Problem statement:
Write the records out once more. Leave each line exactly as given.

(Beginning of Records to process)

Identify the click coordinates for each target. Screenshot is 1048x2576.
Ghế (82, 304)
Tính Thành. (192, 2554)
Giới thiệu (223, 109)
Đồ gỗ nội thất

(End of Records to process)

Written solution:
Identify the click coordinates for each target. Screenshot is 1048x2576.
Ghế (82, 304)
Tính Thành. (192, 2554)
Giới thiệu (223, 109)
Đồ gỗ nội thất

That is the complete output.